● TASK INPUTS
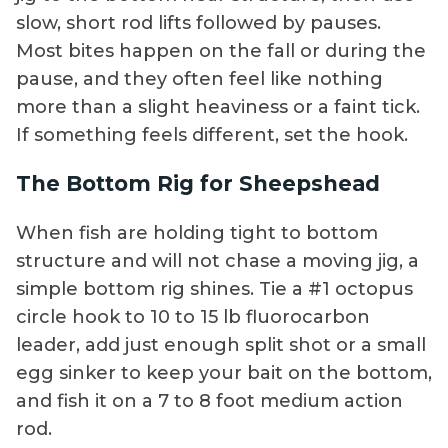
slow, short rod lifts followed by pauses.
Most bites happen on the fall or during the
pause, and they often feel like nothing
more than a slight heaviness or a faint tick.
If something feels different, set the hook.
The Bottom Rig for Sheepshead
When fish are holding tight to bottom
structure and will not chase a moving jig, a
simple bottom rig shines. Tie a #1 octopus
circle hook to 10 to 15 lb fluorocarbon
leader, add just enough split shot or a small
egg sinker to keep your bait on the bottom,
and fish it on a 7 to 8 foot medium action
rod.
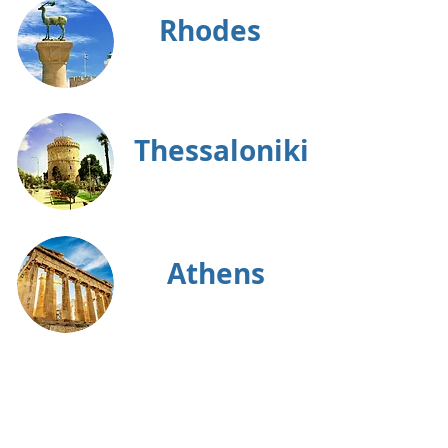
Rhodes
Thessaloniki
Athens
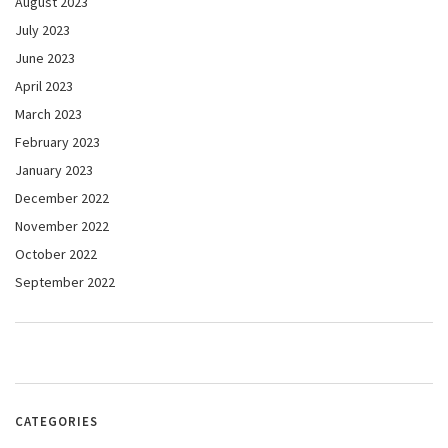
August 2023
July 2023
June 2023
April 2023
March 2023
February 2023
January 2023
December 2022
November 2022
October 2022
September 2022
CATEGORIES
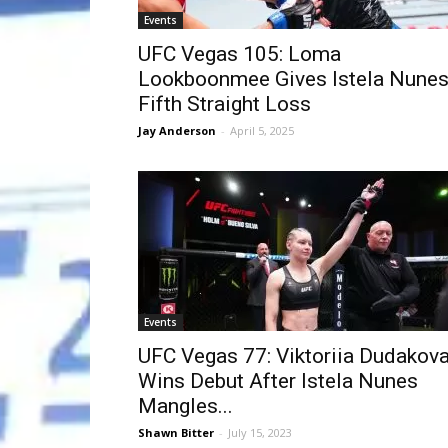
Events
UFC Vegas 105: Loma
Lookboonmee Gives Istela Nune
Fifth Straight Loss
Jay Anderson
-
April 5, 2025
Events
UFC Vegas 77: Viktoriia Dudakov
Wins Debut After Istela Nunes
Mangles...
Shawn Bitter
-
July 15, 2023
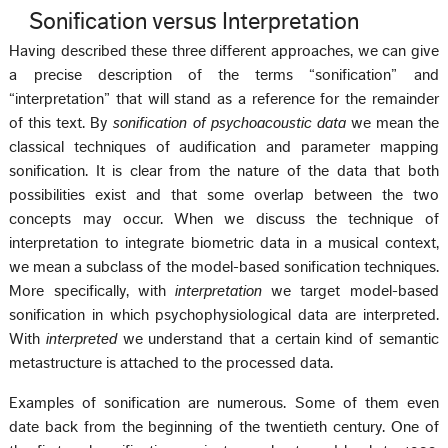
Sonification versus Interpretation
Having described these three different approaches, we can give
a precise description of the terms “sonification” and
“interpretation” that will stand as a reference for the remainder
of this text. By
sonification of psychoacoustic data
we mean the
classical techniques of audification and parameter mapping
sonification. It is clear from the nature of the data that both
possibilities exist and that some overlap between the two
concepts may occur. When we discuss the technique of
interpretation to integrate biometric data in a musical context,
we mean a subclass of the model-based sonification techniques.
More specifically, with
interpretation
we target model-based
sonification in which psychophysiological data are interpreted.
With
interpreted
we understand that a certain kind of semantic
metastructure is attached to the processed data.
Examples of sonification are numerous. Some of them even
date back from the beginning of the twentieth century. One of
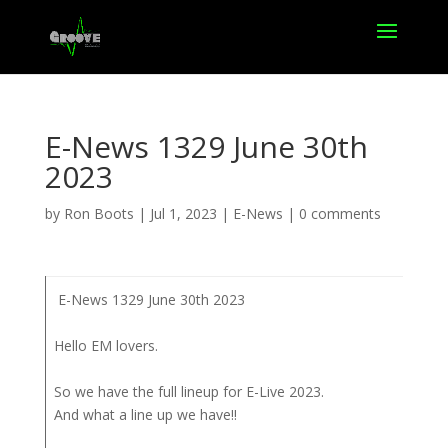
E-News 1329 June 30th
2023
by
Ron Boots
|
Jul 1, 2023
|
E-News
|
0 comments
E-News 1329 June 30th 2023
Hello EM lovers.
So we have the full lineup for E-Live 2023.
And what a line up we have!!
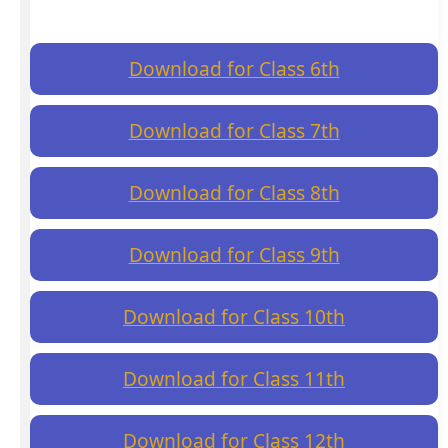
Download for Class 6th
Download for Class 7th
Download for Class 8th
Download for Class 9th
Download for Class 10th
Download for Class 11th
Download for Class 12th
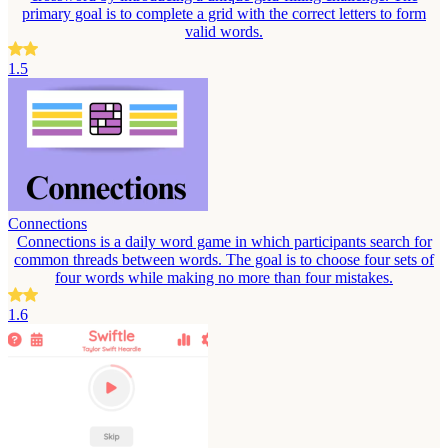
primary goal is to complete a grid with the correct letters to form
valid words.
1.5
Connections
Connections is a daily word game in which participants search for
common threads between words. The goal is to choose four sets of
four words while making no more than four mistakes.
1.6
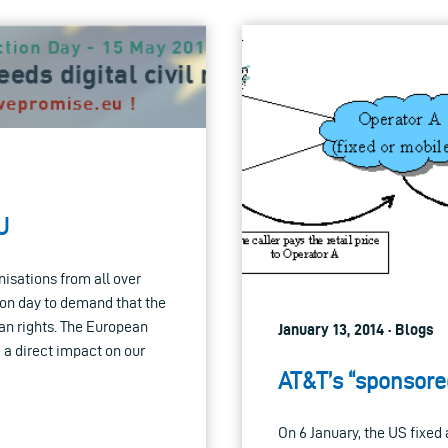
U
anisations from all over
ion day to demand that the
an rights. The European
January 13, 2014 · Blogs
 a direct impact on our
AT&T’s “sponsored
On 6 January, the US fixe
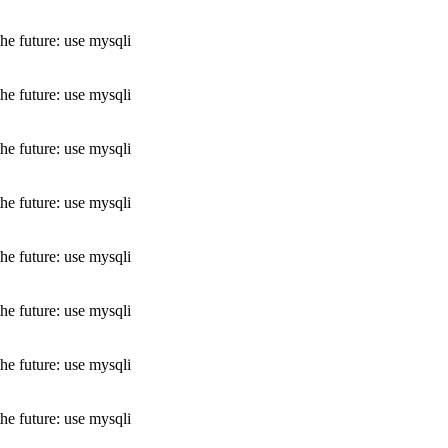
he future: use mysqli
he future: use mysqli
he future: use mysqli
he future: use mysqli
he future: use mysqli
he future: use mysqli
he future: use mysqli
he future: use mysqli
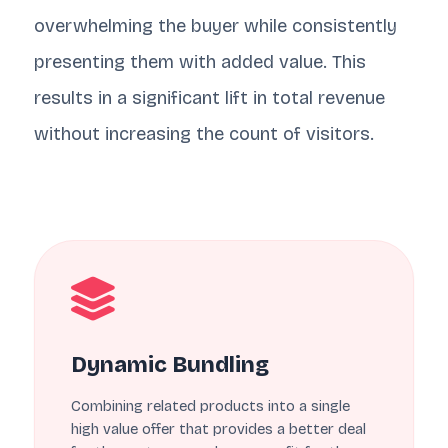
overwhelming the buyer while consistently
presenting them with added value. This
results in a significant lift in total revenue
without increasing the count of visitors.
Dynamic Bundling
Combining related products into a single
high value offer that provides a better deal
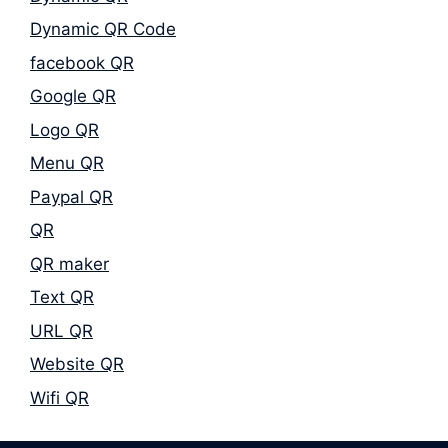
Dynamic QR Code
facebook QR
Google QR
Logo QR
Menu QR
Paypal QR
QR
QR maker
Text QR
URL QR
Website QR
Wifi QR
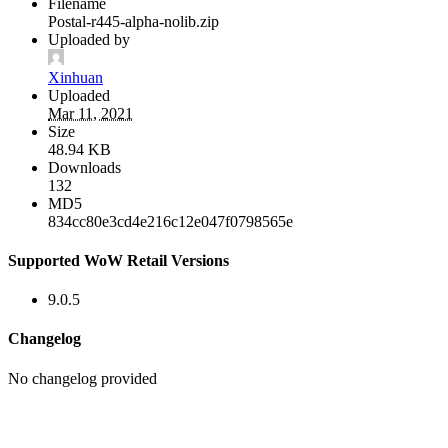
Filename
Postal-r445-alpha-nolib.zip
Uploaded by
Xinhuan
Uploaded
Mar 11, 2021
Size
48.94 KB
Downloads
132
MD5
834cc80e3cd4e216c12e047f0798565e
Supported WoW Retail Versions
9.0.5
Changelog
No changelog provided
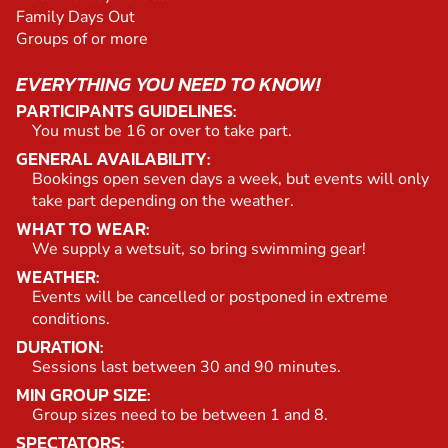
Family Days Out
Groups of or more
EVERYTHING YOU NEED TO KNOW!
PARTICIPANTS GUIDELINES:
You must be 16 or over to take part.
GENERAL AVAILABILITY:
Bookings open seven days a week, but events will only
take part depending on the weather.
WHAT TO WEAR:
We supply a wetsuit, so bring swimming gear!
WEATHER:
Events will be cancelled or postponed in extreme
conditions.
DURATION:
Sessions last between 30 and 90 minutes.
MIN GROUP SIZE:
Group sizes need to be between 1 and 8.
SPECTATORS:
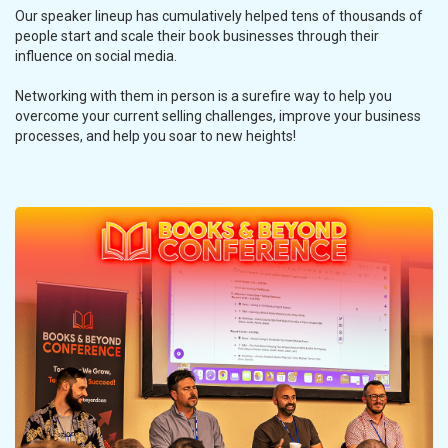
Our speaker lineup has cumulatively helped tens of thousands of
people start and scale their book businesses through their
influence on social media.
Networking with them in person is a surefire way to help you
overcome your current selling challenges, improve your business
processes, and help you soar to new heights!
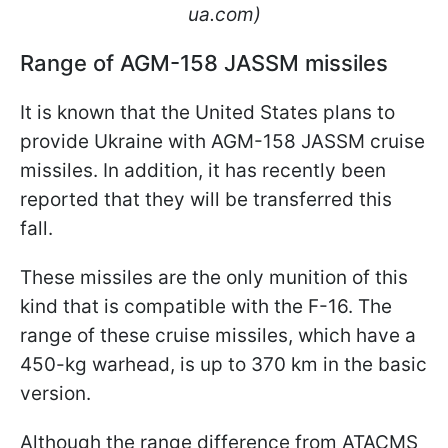
ua.com)
Range of AGM-158 JASSM missiles
It is known that the United States plans to
provide Ukraine with AGM-158 JASSM cruise
missiles. In addition, it has recently been
reported that they will be transferred this
fall.
These missiles are the only munition of this
kind that is compatible with the F-16. The
range of these cruise missiles, which have a
450-kg warhead, is up to 370 km in the basic
version.
Although the range difference from ATACMS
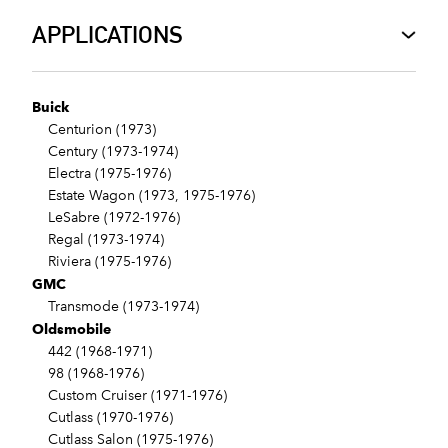
APPLICATIONS
Buick
Centurion (1973)
Century (1973-1974)
Electra (1975-1976)
Estate Wagon (1973, 1975-1976)
LeSabre (1972-1976)
Regal (1973-1974)
Riviera (1975-1976)
GMC
Transmode (1973-1974)
Oldsmobile
442 (1968-1971)
98 (1968-1976)
Custom Cruiser (1971-1976)
Cutlass (1970-1976)
Cutlass Salon (1975-1976)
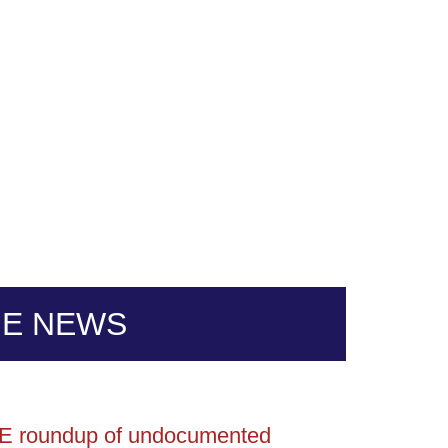
HE NEWS
ICE roundup of undocumented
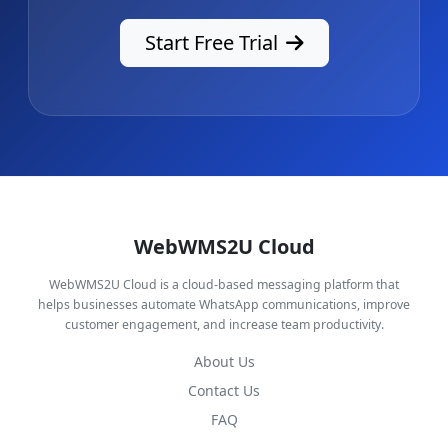
Start Free Trial
WebWMS2U Cloud
WebWMS2U Cloud is a cloud-based messaging platform that
helps businesses automate WhatsApp communications, improve
customer engagement, and increase team productivity.
About Us
Contact Us
FAQ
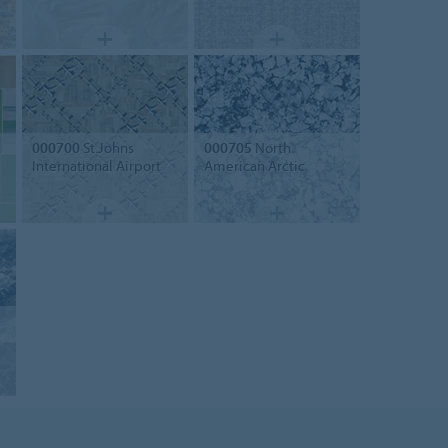
000700
St.Johns
000705
North
International Airport
American Arctic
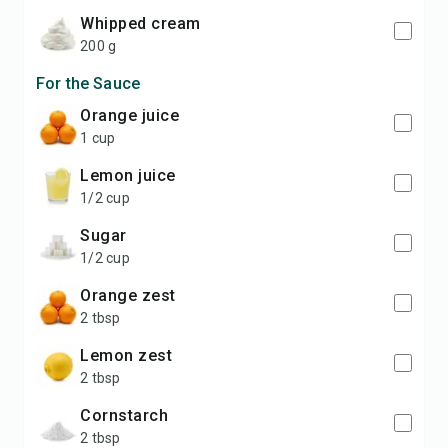
whipped cream
200 g
For the Sauce
orange juice
1 cup
lemon juice
1/2 cup
sugar
1/2 cup
orange zest
2 tbsp
lemon zest
2 tbsp
cornstarch
2 tbsp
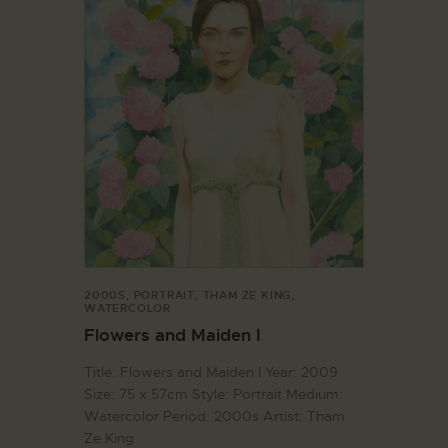
2000S
,
PORTRAIT
,
THAM ZE KING
,
WATERCOLOR
Flowers and Maiden I
Title: Flowers and Maiden I Year: 2009
Size: 75 x 57cm Style: Portrait Medium:
Watercolor Period: 2000s Artist: Tham
Ze King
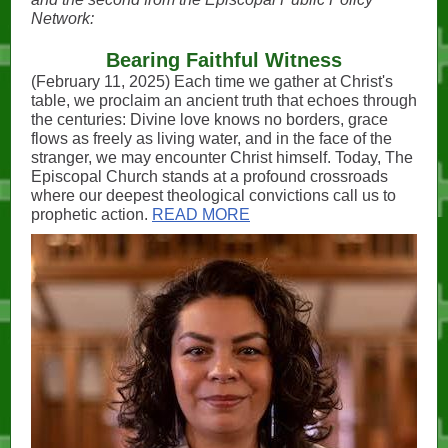
Network:
Bearing Faithful Witness
(February 11, 2025) Each time we gather at Christ's
table, we proclaim an ancient truth that echoes through
the centuries: Divine love knows no borders, grace
flows as freely as living water, and in the face of the
stranger, we may encounter Christ himself. Today, The
Episcopal Church stands at a profound crossroads
where our deepest theological convictions call us to
prophetic action.
READ MORE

● WHAT TO WORK ON
In the answer, give only the lines from the top of the data above through the line with "UFC Vegas 105: Loma", reproduced exactly; no picture may appear.

● SOLUTION TO THIS TASK
slow, short rod lifts followed by pauses.
Most bites happen on the fall or during the
pause, and they often feel like nothing
more than a slight heaviness or a faint tick.
If something feels different, set the hook.
The Bottom Rig for Sheepshead
When fish are holding tight to bottom
structure and will not chase a moving jig, a
simple bottom rig shines. Tie a #1 octopus
circle hook to 10 to 15 lb fluorocarbon
leader, add just enough split shot or a small
egg sinker to keep your bait on the bottom,
and fish it on a 7 to 8 foot medium action
rod.
Rhodes
Thessaloniki
Athens
August 2023
July 2023
June 2023
April 2023
March 2023
February 2023
January 2023
December 2022
November 2022
October 2022
September 2022
CATEGORIES
Events
UFC Vegas 105: Loma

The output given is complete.